Can I tell you, how that song came about? We were singing. a song that Deronda sang - 'I give you my life' which is a cracking ballad. Cracking song. George and Quintin joined the Tribe and we don’t have a ballad recorded so George and Quintin are required to sing Deronda's song and replace the diva with us.
It doesn’t work. So we had to write a ballad, so we sat with the guitar and that’s what happened.
Well it’s a great song, I just looked at the CD player and thought, hold on, where did this come from?
Tim: You thought have I got the right CD on.
Could this be a kind of future direction?
Definitely not!
It’s just a ballad! alright!!!
Quintin: We need that song for the end of show, evangelistic stuff, and what’s nice about it is, it’s in our range.
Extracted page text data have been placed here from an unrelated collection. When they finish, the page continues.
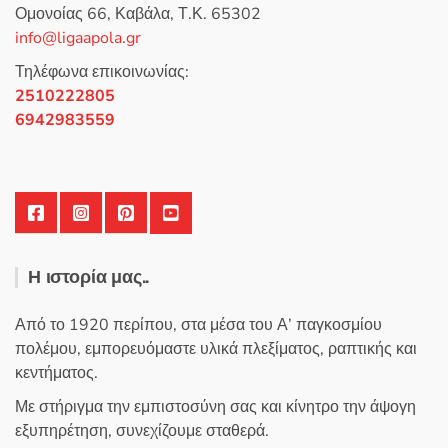
5
Ομονοίας 66, Καβάλα, Τ.Κ. 65302
info@ligaapola.gr
Τηλέφωνα επικοινωνίας:
2510222805
6942983559
Η ιστορία μας..
Από το 1920 περίπου, στα μέσα του Α’ παγκοσμίου
πολέμου, εμπορευόμαστε υλικά πλεξίματος, ραπτικής και
κεντήματος.
Με στήριγμα την εμπιστοσύνη σας και κίνητρο την άψογη
εξυπηρέτηση, συνεχίζουμε σταθερά.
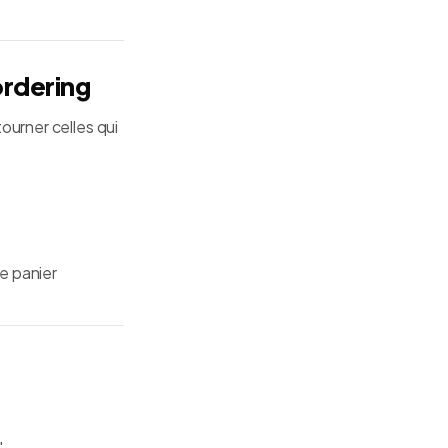
ordering
ourner celles qui
e panier
"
George: I think also it’s a good thing cause obviously its gonna touch a lot of people, do you know what I mean. Those kind of songs that are there, they always work I think. Young people love them. We’ve got a song, I think its gonna speak volumes.
Lindz: If there’s a Westlife moment, there’s a Eninem moment, there’s an Artful Dodger moment. There’s a bit of garage moment.
So how do you guys keep yourselves going Spiritually? When it must be quite a tough routine sometimes with all the travel. How do you make sure you are not just talking a good talk but you’re in touch with God?
Lindz: It’s kinda like, like that brick wall scenario, you’re a brick in the middle of the wall and you stick people around you that are pillars of strength, to coin a phase. They’re there supporting you and you can sound off to them, so for me like George and Quin were talking about their parents and guys in the church and stuff, I would say like a good group of friends you are spiritually accountable to. Like on Tuesday mornings, this morning I did an hour prayer session with two guys from Eden who don’t really, have any influence in the Tribe kind of thing but they know exactly what’s going on and they know that I can talk with them and sound off and we pray about things and I pray for them, its just making sure that we put people around us that we know we can bounce off them and stuff. Also, you know, its so difficult I don’t think I’ve been to church in like five weeks which is tough, its really hard because sometimes you do feel like you’re giving from an empty bucket, so you have to find other resources like home church, church in the home or men’s groups or whatever it is you have to pro-actively go out and find them and I think that’s tough. Its difficult, its difficult for someone who’s just a Christian anyway, let alone doing our kind of schedule so its taken a bit of time but since I’ve been in the tribe about 18 months I’ve slowly built up this group around us and it seems to hold me steady, sometimes you know you can be up and down, complete nightmare but, you have to work it out.